Work request:
Transcribe the stretch of entries below from the line with "поступок агресору, який продемонстрував таку" through the line with "заохочуючи Росію вживати подібних дій у", exactly and with both ends included; leave out all other lines.

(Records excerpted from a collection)
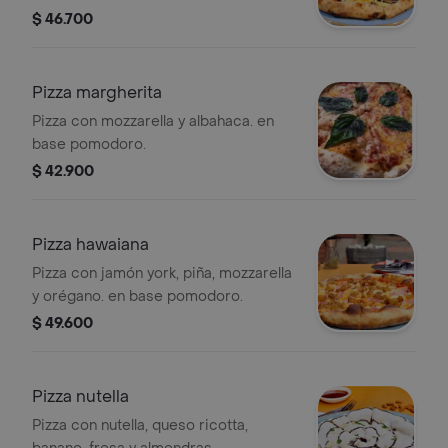
hongos y almendras. en base de
$ 46.700
zapallo.
Pizza margherita
Pizza con mozzarella y albahaca. en
base pomodoro.
$ 42.900
Pizza hawaiana
Pizza con jamón york, piña, mozzarella
y orégano. en base pomodoro.
$ 49.600
Pizza nutella
Pizza con nutella, queso ricotta,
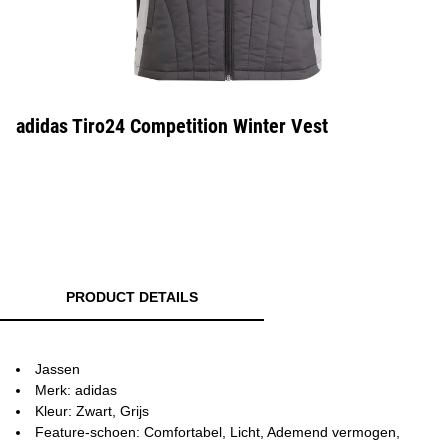
adidas Tiro24 Competition Winter Vest
PRODUCT DETAILS
Jassen
Merk: adidas
Kleur: Zwart, Grijs
Feature-schoen: Comfortabel, Licht, Ademend vermogen,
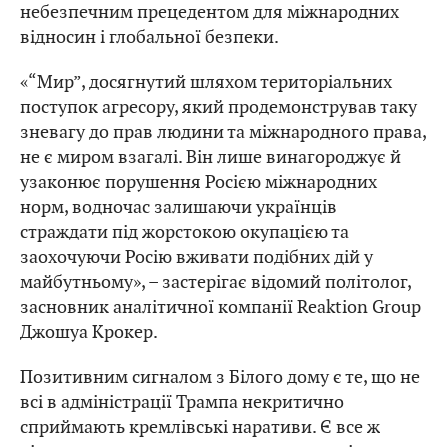
небезпечним прецедентом для міжнародних
відносин і глобальної безпеки.
«“Мир”, досягнутий шляхом територіальних
поступок агресору, який продемонстрував таку
зневагу до прав людини та міжнародного права,
не є миром взагалі. Він лише винагороджує й
узаконює порушення Росією міжнародних
норм, водночас залишаючи українців
страждати під жорстокою окупацією та
заохочуючи Росію вживати подібних дій у
майбутньому», – застерігає відомий політолог,
засновник аналітичної компанії Reaktion Group
Джошуа Крокер.
Позитивним сигналом з Білого дому є те, що не
всі в адміністрації Трампа некритично
сприймають кремлівські наративи. Є все ж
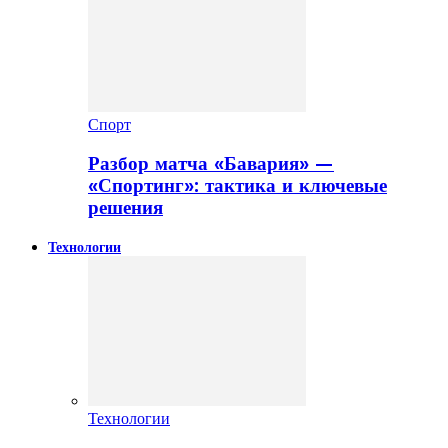
Спорт
Разбор матча «Бавария» —
«Спортинг»: тактика и ключевые
решения
Технологии
Технологии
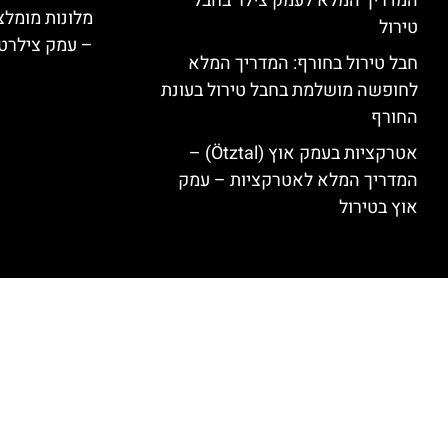
המדריך המלא לעמק צילר בחבל
טירול
– עמק צילרט
חבל טירול בחורף: המדריך המלא
לחופשה מושלמת בחבל טירול בעונת
החורף
אטרקציות בעמק אוץ (Ötztal) –
המדריך המלא לאטרקציות – עמק
אוץ בטירול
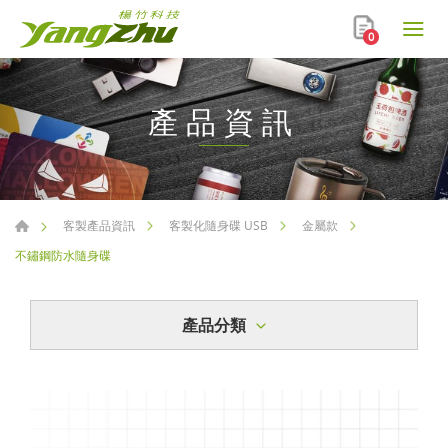
0
產品資訊
客製產品資訊
客製化隨身碟 USB
金屬款
不鏽鋼防水隨身碟
產品分類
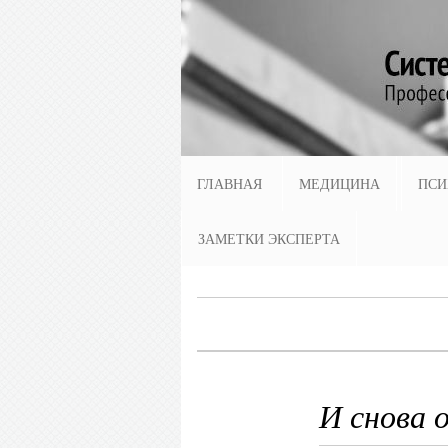
ГЛАВНАЯ
МЕДИЦИНА
ПСИ
ЗАМЕТКИ ЭКСПЕРТА
И снова 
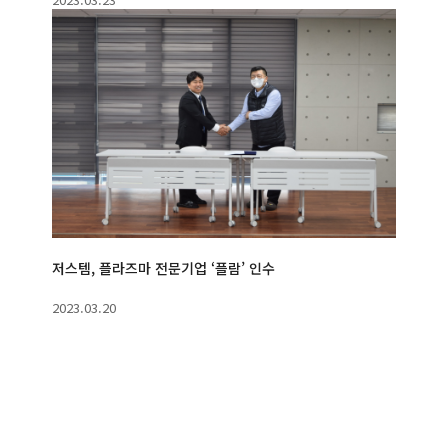
저스템, 플라즈마 전문기업 ‘플람’ 인수
2023.03.20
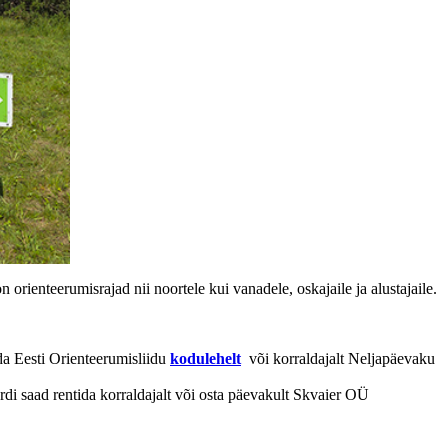
rienteerumisrajad nii noortele kui vanadele, oskajaile ja alustajaile.
ida Eesti Orienteerumisliidu
kodulehelt
või korraldajalt Neljapäevaku
ardi saad rentida korraldajalt või osta päevakult Skvaier OÜ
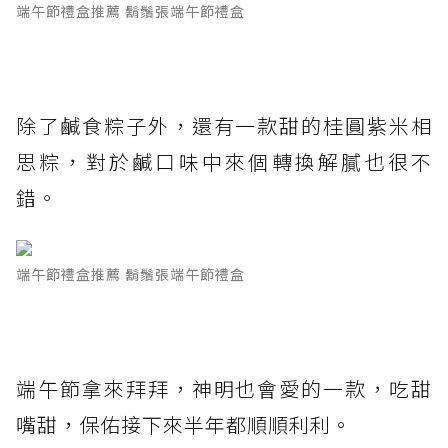
端午節禮盒推薦 鬍鬚張端午節禮盒
除了鹹食粽子外，還有一款甜的桂圓紫米相
思粽，對於鹹口味中來個轉換解膩也很不
錯。
端午節禮盒推薦 鬍鬚張端午節禮盒
端午節拿來拜拜，神明也會愛的一款，吃甜
嘴甜，保佑接下來半年都順順利利。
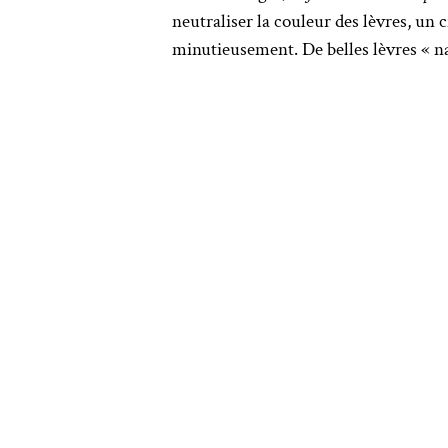
neutraliser la couleur des lèvres, un 
minutieusement. De belles lèvres « na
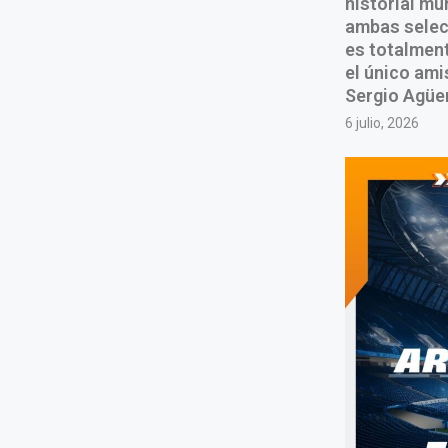
historial mu
ambas selecc
es totalment
el único ami
Sergio Agüer
6 julio, 2026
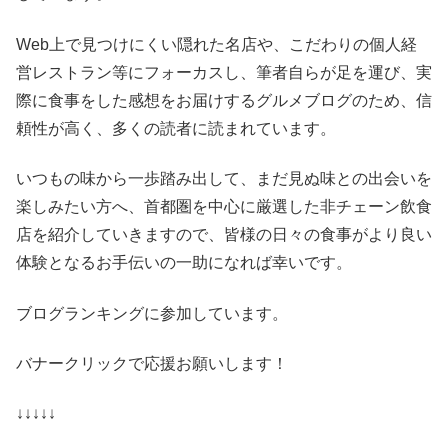
Web上で見つけにくい隠れた名店や、こだわりの個人経
営レストラン等にフォーカスし、筆者自らが足を運び、実
際に食事をした感想をお届けするグルメブログのため、信
頼性が高く、多くの読者に読まれています。
いつもの味から一歩踏み出して、まだ見ぬ味との出会いを
楽しみたい方へ、首都圏を中心に厳選した非チェーン飲食
店を紹介していきますので、皆様の日々の食事がより良い
体験となるお手伝いの一助になれば幸いです。
ブログランキングに参加しています。
バナークリックで応援お願いします！
↓↓↓↓↓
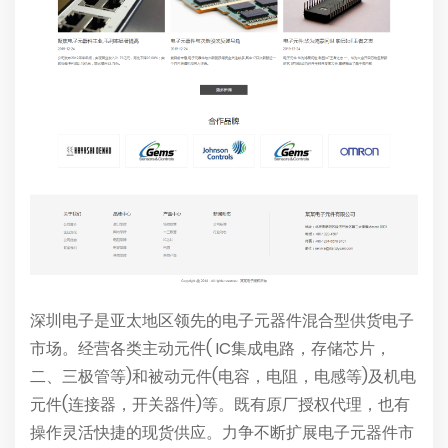
深圳电子是亚太地区领先的电子元器件混合型供货电子
市场。经营各类主动元件( IC集成电路，存储芯片，
二、三极管等)和被动元件(电容，电阻，电感等)及机电
元件(连接器，开关器件)等。既有原厂授权代理，也有
操作灵活快捷的现货供应。力争不断扩展电子元器件市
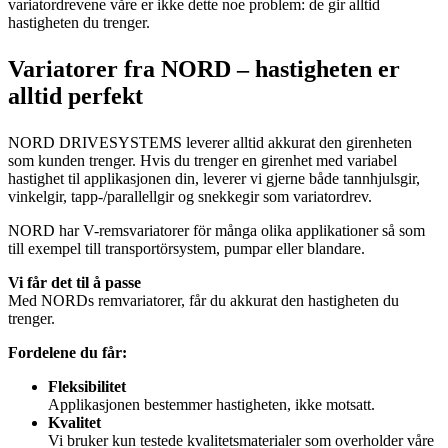
variatordrevene våre er ikke dette noe problem: de gir alltid
hastigheten du trenger.
Variatorer fra NORD – hastigheten er
alltid perfekt
NORD DRIVESYSTEMS leverer alltid akkurat den girenheten
som kunden trenger. Hvis du trenger en girenhet med variabel
hastighet til applikasjonen din, leverer vi gjerne både tannhjulsgir,
vinkelgir, tapp-/parallellgir og snekkegir som variatordrev.
NORD har V-remsvariatorer för många olika applikationer så som
till exempel till transportörsystem, pumpar eller blandare.
Vi får det til å passe
Med NORDs remvariatorer, får du akkurat den hastigheten du
trenger.
Fordelene du får:
Fleksibilitet
Applikasjonen bestemmer hastigheten, ikke motsatt.
Kvalitet
Vi bruker kun testede kvalitetsmaterialer som overholder våre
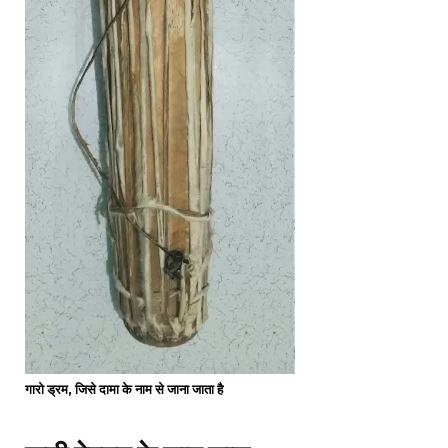
गारो ड्रम, जिसे दामा के नाम से जाना जाता है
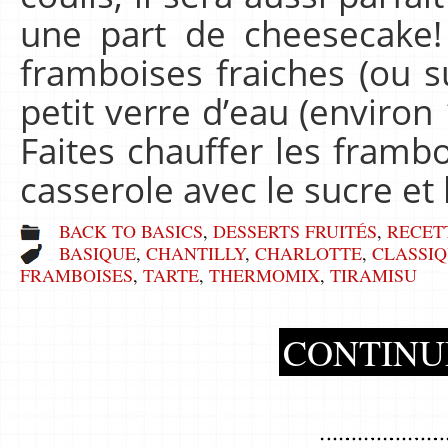
une part de cheesecake!
framboises fraiches (ou 
petit verre d’eau (environ 
Faites chauffer les fram
casserole avec le sucre et
BACK TO BASICS
,
DESSERTS FRUITÉS
,
RECET
BASIQUE
,
CHANTILLY
,
CHARLOTTE
,
CLASSI
FRAMBOISES
,
TARTE
,
THERMOMIX
,
TIRAMISU
CONTINU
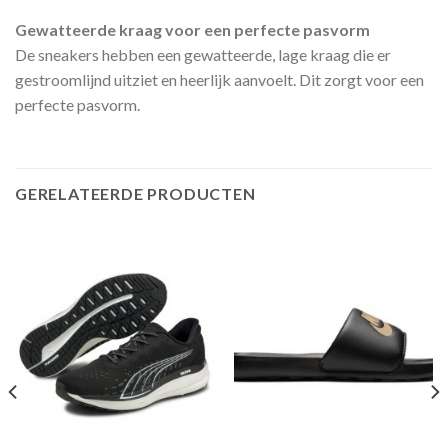
Gewatteerde kraag voor een perfecte pasvorm
De sneakers hebben een gewatteerde, lage kraag die er
gestroomlijnd uitziet en heerlijk aanvoelt. Dit zorgt voor een
perfecte pasvorm.
GERELATEERDE PRODUCTEN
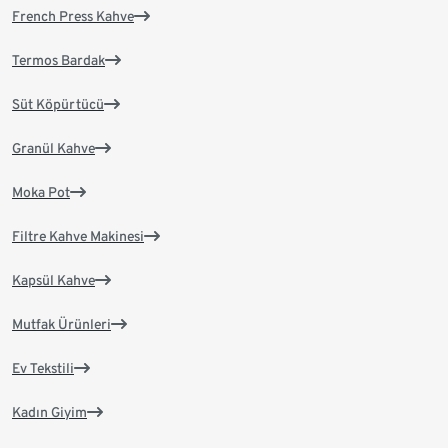
French Press Kahve
Termos Bardak
Süt Köpürtücü
Granül Kahve
Moka Pot
Filtre Kahve Makinesi
Kapsül Kahve
Mutfak Ürünleri
Ev Tekstili
Kadın Giyim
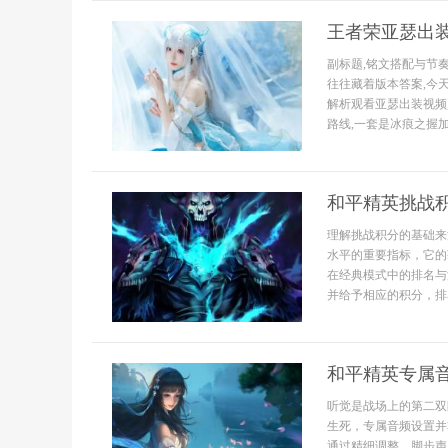
王者荣亚瑟出
副标题,铭文搭配与节
往往藏着版本答案,今
解析观看亚瑟出装视频
路线,一套是冰痕之握加
和平精英挑战
理解挑战积分的基础来
水平的重要指标，它的
在经典模式中的排名与
并给予相应的积分，排
和平精英专属
听觉是战场上的第二双
生死，专属音频设置并
通过精细调整，脚步声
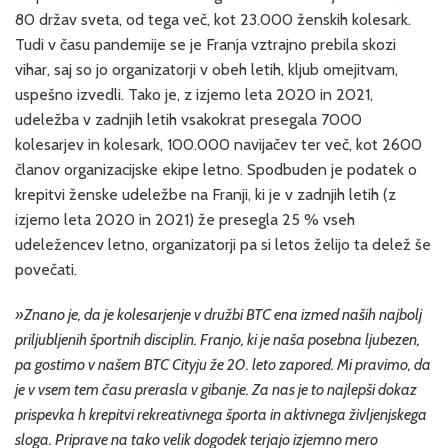
80 držav sveta, od tega več, kot 23.000 ženskih kolesark.
Tudi v času pandemije se je Franja vztrajno prebila skozi
vihar, saj so jo organizatorji v obeh letih, kljub omejitvam,
uspešno izvedli. Tako je, z izjemo leta 2020 in 2021,
udeležba v zadnjih letih vsakokrat presegala 7000
kolesarjev in kolesark, 100.000 navijačev ter več, kot 2600
članov organizacijske ekipe letno. Spodbuden je podatek o
krepitvi ženske udeležbe na Franji, ki je v zadnjih letih (z
izjemo leta 2020 in 2021) že presegla 25 % vseh
udeležencev letno, organizatorji pa si letos želijo ta delež še
povečati.
»Znano je, da je kolesarjenje v družbi BTC ena izmed naših najbolj
priljubljenih športnih disciplin. Franjo, ki je naša posebna ljubezen,
pa gostimo v našem BTC Cityju že 20. leto zapored. Mi pravimo, da
je v vsem tem času prerasla v gibanje. Za nas je to najlepši dokaz
prispevka h krepitvi rekreativnega športa in aktivnega življenjskega
sloga. Priprave na tako velik dogodek terjajo izjemno mero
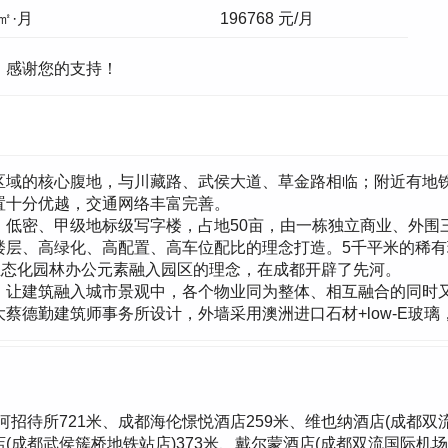
/㎡·月
196768
元/月
，感谢您的支持！
域的核心腹地，与川藏路、武侯大道、草金路相临；附近有地铁3
置十分优越，交通网络丰富完善。
低密、甲级地标级写字楼，占地50亩，由一栋独立商业、外围
楼层、高绿化、高配置、高车位配比的理念打造。5千平米的稀
生态化园林办公元素融入园区的理念，在成都开辟了先河。
，让建筑融入城市景观中，各个物业同为整体、相互融合的同时
蔡德勤建筑师事务所设计，外墙采用澳洲进口石材+low-E玻
河招待所721米、成都海伦憬悦酒店259米、维也纳酒店(成都双
(成都武侯簇桥地铁站店)373米、戴尔蒙酒店(成都双流国际机场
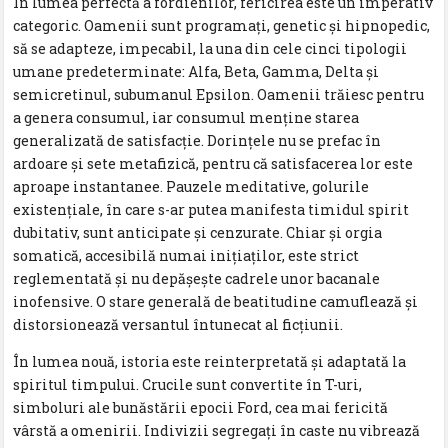
În lumea perfectă a fordienilor, fericirea este un imperativ
categoric. Oamenii sunt programați, genetic și hipnopedic,
să se adapteze, impecabil, la una din cele cinci tipologii
umane predeterminate: Alfa, Beta, Gamma, Delta și
semicretinul, subumanul Epsilon. Oamenii trăiesc pentru
a genera consumul, iar consumul menține starea
generalizată de satisfacție. Dorințele nu se prefac în
ardoare și sete metafizică, pentru că satisfacerea lor este
aproape instantanee. Pauzele meditative, golurile
existențiale, în care s-ar putea manifesta timidul spirit
dubitativ, sunt anticipate și cenzurate. Chiar și orgia
somatică, accesibilă numai inițiaților, este strict
reglementată și nu depășește cadrele unor bacanale
inofensive. O stare generală de beatitudine camuflează și
distorsionează versantul întunecat al ficțiunii.
În lumea nouă, istoria este reinterpretată și adaptată la
spiritul timpului. Crucile sunt convertite în T-uri,
simboluri ale bunăstării epocii Ford, cea mai fericită
vârstă a omenirii. Indivizii segregați în caste nu vibrează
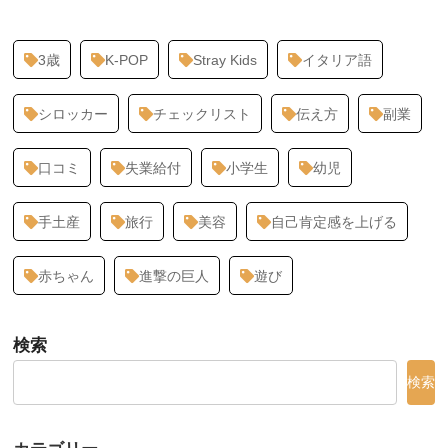
3歳
K-POP
Stray Kids
イタリア語
シロッカー
チェックリスト
伝え方
副業
口コミ
失業給付
小学生
幼児
手土産
旅行
美容
自己肯定感を上げる
赤ちゃん
進撃の巨人
遊び
検索
検索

Exercise output:
поступок агресору, який продемонстрував таку
зневагу до прав людини та міжнародного права,
не є миром взагалі. Він лише винагороджує й
узаконює порушення Росією міжнародних
норм, водночас залишаючи українців
страждати під жорстокою окупацією та
заохочуючи Росію вживати подібних дій у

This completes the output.